Les habitants de Jivatpur sont galvanisés par le voyage de l’un d’entre eux, parti conquérir « Umrika ». L’Amérique, ils la découvrent à travers les cartes postales qu’il envoie. Mais quand il cesse d’écrire, son petit frère se lance à sa recherche.

Pour le réalisateur indien Prashant Nair, il y a dans ce scénario d’UMRIKA une part de vrai. Pour avoir souvent voyagé et fait la découverte de cultures différentes, il expliquait la portée universelle de son film. S’il s’agit ici d’une population indienne, fascinée par l’Amérique qu’elle fantasme, l’effet serait, selon lui, le même avec un texan qui imaginerait Paris. Chose que le cinéma hollywoodien a longtemps fait (et fait encore par moment) avec les romances des années 1950 (Drôle de Frimousse, Ariane…). Cependant avec UMRIKA, Prashant Nair sépare son film en deux. Portant dans un premier temps sur le regard amusant des indiens sur les coutumes américaines qu’ils découvrent à travers des photos et des lettres envoyées par l’un d’entre eux. Puis dans un second, dans un registre résolument plus dramatique, où la réalité est dévoilée. Non pas la réalité de l’Amérique, mais celle qui se cache derrière les lettres. En mélangeant avec finesse deux genres tout en respectant une cohérence d’ensemble, UMRIKA se montre surprenant et émouvant.

Umrika

Après le départ d’Udai, en route pour l’Amérique tant convoitée, sa famille se retrouve confrontée à son absence.

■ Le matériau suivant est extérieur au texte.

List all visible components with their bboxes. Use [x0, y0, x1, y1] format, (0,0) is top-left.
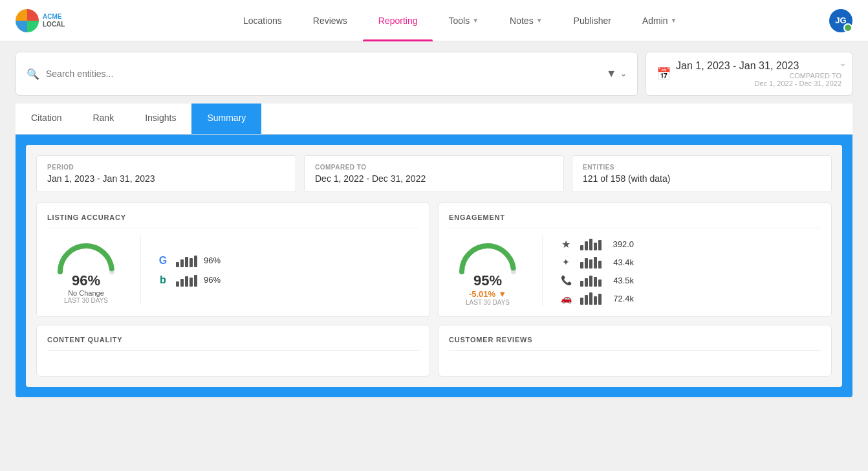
nav-item-reviews[interactable]: Reviews — [298, 0, 363, 41]
bar-seg-1 — [176, 262, 179, 267]
eng-seg-19 — [594, 296, 597, 305]
eng-seg-11 — [580, 281, 583, 287]
search-input[interactable] — [46, 69, 606, 79]
divider — [140, 236, 141, 304]
nav-item-reporting[interactable]: Reporting — [363, 0, 433, 41]
engagement-title: ENGAGEMENT — [449, 214, 821, 228]
eng-value-3: 72.4k — [608, 294, 634, 303]
period-value: Jan 1, 2023 - Jan 31, 2023 — [47, 173, 285, 184]
listing-accuracy-title: LISTING ACCURACY — [47, 214, 419, 228]
top-bar: 🔍 ▼ ⌄ 📅 Jan 1, 2023 - Jan 31, 2023 COMPA… — [16, 52, 852, 96]
engagement-gauge-pct: 95% — [473, 272, 502, 289]
bar-seg-3 — [185, 257, 188, 267]
avatar[interactable]: JG — [829, 9, 852, 32]
period-card-period: PERIOD Jan 1, 2023 - Jan 31, 2023 — [36, 155, 296, 192]
tab-insights[interactable]: Insights — [129, 104, 191, 134]
nav-links: Locations Reviews Reporting Tools ▼ Note… — [91, 0, 829, 41]
customer-reviews-card: CUSTOMER REVIEWS — [438, 325, 832, 377]
bing-bar-row: b 96% — [157, 274, 419, 287]
period-card-compared: COMPARED TO Dec 1, 2022 - Dec 31, 2022 — [304, 155, 564, 192]
content-quality-title: CONTENT QUALITY — [47, 336, 419, 351]
eng-seg-20 — [598, 294, 602, 305]
eng-seg-8 — [589, 259, 592, 268]
nav-item-publisher[interactable]: Publisher — [558, 0, 627, 41]
eng-bar-0 — [580, 237, 602, 250]
bar-seg-2 — [180, 259, 184, 267]
bing-seg-2 — [180, 279, 184, 287]
nav-item-tools[interactable]: Tools ▼ — [433, 0, 494, 41]
date-range-main: Jan 1, 2023 - Jan 31, 2023 — [676, 60, 841, 72]
tools-arrow-icon: ▼ — [472, 17, 479, 24]
customer-reviews-title: CUSTOMER REVIEWS — [449, 336, 821, 351]
car-icon: 🚗 — [558, 293, 574, 303]
eng-seg-9 — [594, 257, 597, 268]
listing-bars: G 96% — [157, 254, 419, 287]
listing-gauge-pct: 96% — [72, 272, 100, 289]
engagement-gauge-change: -5.01% ▼ — [469, 289, 506, 299]
filter-icon[interactable]: ▼ — [606, 68, 616, 80]
google-bar-value: 96% — [204, 256, 221, 265]
nav-item-locations[interactable]: Locations — [228, 0, 298, 41]
eng-seg-5 — [598, 240, 602, 250]
eng-value-0: 392.0 — [608, 239, 634, 249]
tab-summary[interactable]: Summary — [191, 104, 261, 134]
bing-bar-value: 96% — [204, 275, 221, 285]
inner-panel: PERIOD Jan 1, 2023 - Jan 31, 2023 COMPAR… — [26, 145, 842, 387]
bing-seg-4 — [190, 278, 193, 287]
eng-seg-10 — [598, 261, 602, 268]
eng-seg-7 — [585, 258, 588, 268]
google-bar-row: G 96% — [157, 254, 419, 267]
listing-gauge-svg — [54, 236, 118, 275]
tab-rank[interactable]: Rank — [77, 104, 129, 134]
search-icon: 🔍 — [27, 68, 39, 80]
engagement-gauge-sublabel: LAST 30 DAYS — [466, 299, 510, 306]
listing-gauge: 96% No Change LAST 30 DAYS — [47, 236, 125, 304]
logo-icon — [16, 9, 39, 32]
search-box: 🔍 ▼ ⌄ — [16, 52, 638, 96]
bar-seg-5 — [194, 256, 197, 267]
eng-seg-18 — [589, 292, 592, 305]
eng-seg-4 — [594, 243, 597, 250]
compared-value: Dec 1, 2022 - Dec 31, 2022 — [315, 173, 553, 184]
listing-gauge-sublabel: LAST 30 DAYS — [64, 297, 108, 304]
period-label: PERIOD — [47, 164, 285, 171]
eng-value-2: 43.5k — [608, 276, 634, 285]
nav-item-notes[interactable]: Notes ▼ — [494, 0, 558, 41]
admin-arrow-icon: ▼ — [671, 17, 677, 24]
down-arrow-icon: ▼ — [498, 289, 506, 299]
eng-bar-2 — [580, 274, 602, 287]
chevron-down-icon[interactable]: ⌄ — [620, 69, 627, 78]
engagement-gauge: 95% -5.01% ▼ LAST 30 DAYS — [449, 236, 526, 306]
eng-bar-3 — [580, 292, 602, 305]
star-icon: ★ — [558, 238, 574, 250]
phone-icon: 📞 — [558, 275, 574, 285]
listing-accuracy-content: 96% No Change LAST 30 DAYS G — [47, 236, 419, 304]
filter-controls[interactable]: ▼ ⌄ — [606, 68, 627, 80]
main-panel: PERIOD Jan 1, 2023 - Jan 31, 2023 COMPAR… — [16, 135, 852, 397]
listing-gauge-label: No Change — [68, 289, 104, 297]
eng-bar-1 — [580, 256, 602, 268]
bing-seg-5 — [194, 275, 197, 287]
bing-seg-3 — [185, 276, 188, 287]
listing-accuracy-card: LISTING ACCURACY 96% No Change LAST — [36, 203, 430, 317]
google-icon: G — [157, 255, 169, 267]
engagement-divider — [542, 236, 543, 306]
notes-arrow-icon: ▼ — [536, 17, 543, 24]
date-expand-icon[interactable]: ⌄ — [839, 58, 847, 68]
navbar: ACME LOCAL Locations Reviews Reporting T… — [0, 0, 868, 41]
eng-seg-15 — [598, 279, 602, 287]
logo[interactable]: ACME LOCAL — [16, 9, 65, 32]
period-row: PERIOD Jan 1, 2023 - Jan 31, 2023 COMPAR… — [36, 155, 832, 192]
entities-value: 121 of 158 (with data) — [583, 173, 821, 184]
compared-label: COMPARED TO — [315, 164, 553, 171]
eng-row-1: ✦ 43.4k — [558, 256, 821, 268]
eng-row-0: ★ 392.0 — [558, 237, 821, 250]
bar-seg-4 — [190, 258, 193, 267]
period-card-entities: ENTITIES 121 of 158 (with data) — [572, 155, 832, 192]
calendar-icon: 📅 — [656, 67, 671, 81]
tab-citation[interactable]: Citation — [16, 104, 77, 134]
click-icon: ✦ — [558, 257, 574, 267]
entities-label: ENTITIES — [583, 164, 821, 171]
logo-text: ACME LOCAL — [43, 13, 65, 28]
nav-item-admin[interactable]: Admin ▼ — [627, 0, 693, 41]
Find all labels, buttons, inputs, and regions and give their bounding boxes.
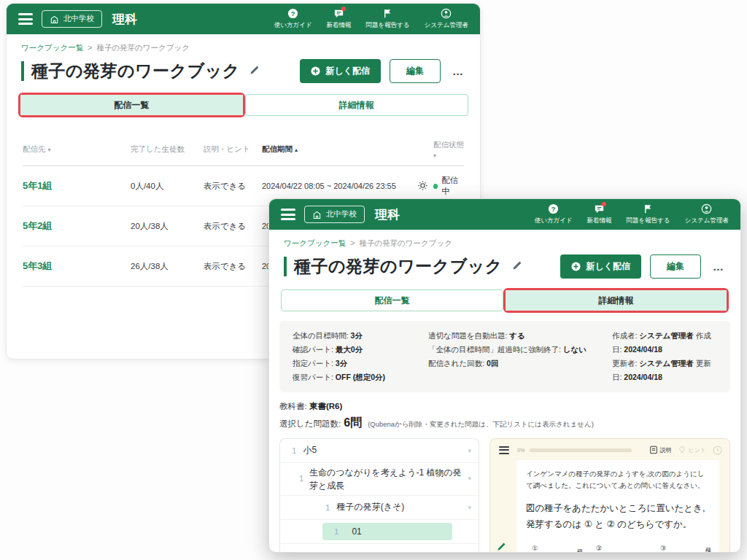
- menu-icon[interactable]: [18, 13, 33, 25]
- edit-button[interactable]: 編集: [390, 59, 441, 83]
- nav-report[interactable]: 問題を報告する: [366, 8, 410, 30]
- col-target[interactable]: 配信先 ▾: [23, 144, 131, 155]
- help-icon: ?: [548, 203, 559, 214]
- notification-badge: [602, 202, 606, 206]
- school-selector[interactable]: 北中学校: [304, 206, 365, 223]
- timer-button[interactable]: [713, 446, 722, 455]
- app-nav: ? 使い方ガイド 新着情報 問題を報告する システム管理者: [274, 8, 468, 30]
- nav-news[interactable]: 新着情報: [327, 8, 352, 30]
- school-selector[interactable]: 北中学校: [42, 10, 102, 28]
- seed-label: 種子: [705, 548, 712, 553]
- plus-circle-icon: [311, 66, 320, 76]
- preview-menu-icon[interactable]: [499, 446, 509, 454]
- cup-figure-3: ③ 種子 かわいた: [654, 545, 710, 553]
- nav-report[interactable]: 問題を報告する: [627, 203, 670, 225]
- class-link[interactable]: 5年1組: [23, 179, 131, 192]
- nav-guide[interactable]: ? 使い方ガイド: [274, 8, 312, 30]
- chevron-down-icon[interactable]: ▾: [468, 504, 471, 511]
- completed-count: 0人/40人: [131, 181, 204, 192]
- breadcrumb-parent[interactable]: ワークブック一覧: [284, 238, 346, 249]
- tab-delivery-list[interactable]: 配信一覧: [281, 289, 503, 311]
- app-header: 北中学校 理科 ? 使い方ガイド 新着情報 問題を報告する システム管理者: [269, 199, 740, 230]
- edit-title-icon[interactable]: [511, 260, 523, 274]
- breadcrumb-separator: >: [350, 238, 355, 249]
- progress-label: 0%: [517, 448, 525, 453]
- question-main-text: 図の種子をあたたかいところに置いたとき,発芽するのは ① と ② のどちらですか…: [526, 500, 710, 533]
- clock-icon: [713, 446, 722, 455]
- more-menu-button[interactable]: …: [449, 65, 467, 77]
- tree-item-topic[interactable]: 1 種子の発芽(きそ) ▾: [280, 496, 479, 520]
- tree-item-unit[interactable]: 1 生命のつながりを考えよう-1 植物の発芽と成長 ▾: [280, 463, 479, 496]
- explanation-button[interactable]: 説明: [649, 446, 671, 454]
- tree-item-question-selected[interactable]: 1 01: [280, 520, 479, 544]
- question-section: 1 小5 ▾ 1 生命のつながりを考えよう-1 植物の発芽と成長 ▾ 1 種子の…: [279, 438, 730, 553]
- completed-count: 20人/38人: [131, 221, 204, 232]
- tree-item-question[interactable]: 2 02: [280, 544, 479, 553]
- tab-details[interactable]: 詳細情報: [506, 290, 727, 311]
- nav-account[interactable]: システム管理者: [425, 8, 468, 30]
- chevron-down-icon[interactable]: ▾: [468, 447, 471, 454]
- sort-down-icon: ▾: [433, 152, 436, 159]
- menu-icon[interactable]: [281, 209, 295, 220]
- breadcrumb: ワークブック一覧 > 種子の発芽のワークブック: [7, 34, 480, 53]
- school-name: 北中学校: [326, 209, 357, 219]
- title-row: 種子の発芽のワークブック 新しく配信 編集 …: [269, 249, 740, 279]
- tab-bar: 配信一覧 詳細情報: [18, 92, 468, 118]
- col-completed: 完了した生徒数: [131, 144, 204, 155]
- edit-button[interactable]: 編集: [650, 254, 701, 279]
- cup-figure-2: ② 種子 だっし綿と水: [590, 545, 646, 553]
- preview-edit-pencil-icon[interactable]: [496, 541, 507, 553]
- breadcrumb-current: 種子の発芽のワークブック: [96, 43, 190, 53]
- more-menu-button[interactable]: …: [710, 260, 727, 273]
- workbook-info-panel: 全体の目標時間: 3分 確認パート: 最大0分 指定パート: 3分 復習パート:…: [279, 321, 730, 392]
- title-actions: 新しく配信 編集 …: [560, 254, 727, 279]
- hint-button[interactable]: ヒント: [678, 446, 706, 454]
- tree-item-grade[interactable]: 1 小5 ▾: [280, 439, 479, 463]
- subject-title: 理科: [112, 11, 137, 28]
- new-delivery-button[interactable]: 新しく配信: [300, 59, 381, 83]
- nav-news[interactable]: 新着情報: [587, 203, 612, 225]
- notification-badge: [341, 7, 346, 11]
- selected-question-pill: 1 01: [322, 523, 452, 540]
- textbook-line: 教科書: 東書(R6): [279, 401, 730, 412]
- svg-text:?: ?: [291, 10, 295, 18]
- question-intro-text: インゲンマメの種子の発芽のようすを,次の図のようにして調べました。これについて,…: [526, 468, 710, 492]
- hint-visibility: 表示できる: [204, 221, 262, 232]
- tab-delivery-list[interactable]: 配信一覧: [20, 95, 243, 115]
- gear-icon[interactable]: [417, 180, 433, 192]
- annotation-highlight-box: 配信一覧: [18, 93, 245, 117]
- status-badge: 配信中: [433, 175, 464, 197]
- question-preview-panel: 0% 説明 ヒント インゲンマメの種子の発: [489, 438, 730, 553]
- new-delivery-button[interactable]: 新しく配信: [560, 254, 641, 279]
- note-icon: [649, 446, 658, 454]
- tab-bar: 配信一覧 詳細情報: [281, 287, 729, 314]
- breadcrumb-parent[interactable]: ワークブック一覧: [21, 43, 83, 53]
- svg-text:?: ?: [551, 206, 556, 213]
- class-link[interactable]: 5年3組: [23, 260, 131, 273]
- tab-details[interactable]: 詳細情報: [245, 94, 469, 116]
- info-column-meta: 作成者: システム管理者 作成日: 2024/04/18 更新者: システム管理…: [612, 329, 717, 384]
- edit-title-icon[interactable]: [249, 64, 260, 79]
- nav-account[interactable]: システム管理者: [685, 203, 729, 225]
- flag-icon: [382, 8, 393, 19]
- col-period[interactable]: 配信期間 ▴: [262, 144, 417, 155]
- info-column-settings: 適切な問題を自動出題: する 「全体の目標時間」超過時に強制終了: しない 配信…: [428, 329, 612, 384]
- question-count-note: (Qubenaから削除・変更された問題は、下記リストには表示されません): [368, 420, 594, 429]
- nav-guide[interactable]: ? 使い方ガイド: [535, 203, 573, 225]
- hint-visibility: 表示できる: [204, 261, 262, 272]
- title-accent-bar: [284, 257, 287, 276]
- col-hint: 説明・ヒント: [204, 144, 262, 155]
- status-dot-icon: [433, 184, 438, 189]
- sort-down-icon: ▾: [47, 147, 50, 153]
- experiment-figure: ① 種子 水でしめらせた: [526, 545, 710, 553]
- school-name: 北中学校: [63, 14, 94, 24]
- col-status[interactable]: 配信状態 ▾: [433, 140, 464, 159]
- question-count-line: 選択した問題数: 6問 (Qubenaから削除・変更された問題は、下記リストには…: [279, 416, 730, 431]
- chevron-down-icon[interactable]: ▾: [468, 474, 471, 484]
- class-link[interactable]: 5年2組: [23, 219, 131, 233]
- breadcrumb-current: 種子の発芽のワークブック: [359, 238, 452, 249]
- app-nav: ? 使い方ガイド 新着情報 問題を報告する システム管理者: [535, 203, 729, 225]
- sort-up-icon: ▴: [295, 147, 298, 153]
- hint-visibility: 表示できる: [204, 181, 262, 192]
- breadcrumb: ワークブック一覧 > 種子の発芽のワークブック: [269, 230, 740, 249]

Une épreuve que vivra difficilement sa mère. Leur quotidien, nous le vivrons sous le regard de Ramakant, petit frère d’Udai, incarné par Suraj Sharma – véritable star indienne révélée avec L’Odyssée de Pi. C’est d’abord l’enfance de notre futur héros qui s’offre à nous, accompagnée par la voix de Suraj en off qui nous raconte le récit. Grâce aux nombreuses ellipses, le film parvient à rebondir constamment et à offrir un rythme soutenu. Car ici le ton est à l’humour et aux situations comiques. Par les commentaires sur l’Amérique imaginée à partir de simples photos – de la découverte de toilettes aux hot dog, dont la saucisse, interdite en raison du caractère sacré des animaux en Inde, sera remplacée par une carotte. Mais également dans la relation des parents de Ramakant. Sa mère, une femme au fort caractère, dicte sa loi à son mari, soumis et sans défense. Ainsi, en dépit des mauvaises nouvelles qui suivront, il y a constamment un amusement mêlé à de l’affection qui se dégage de leur duo. Mais alors qu’il fait avancer son film, Prashant Nair nous dirige discrètement vers un drame familial. Dès lors que Ramakant se décide à partir à la recherche de son frère, l’ambiance générale prend une autre tournure. C’est désormais le présent qui se dessine, la voix off devenant absente au même titre que les ellipses.

“Un flot d’émotions variées qui nous laisse avec une profonde mélancolie.”

Désormais les paysages sublimes de montagne aride et le village sont délaissés pour laisser place à la ville. Le réalisateur capte parfaitement cette partie urbaine rongée par la pauvreté. Mais dans le fond il s’agit bien de nous présenter une relation mère / fils des plus déchirante. Ramakant allant jusqu’à privilégier le bonheur de sa mère au sien. Toute la tragédie viendra de cet amour pollué par les non dits. UMRIKA nous fait vivre par sa série de rebondissements un flot d’émotions variées et nous laisse avec une profonde mélancolie. Avec ce film, Prashant Nair colle au renouveau du cinéma indien depuis quelques années, qui tend à s’éloigner du modèle de Bollywood, comme l’on avait pu le voir dernièrement avec The Lunchbox de Ritesh Batra.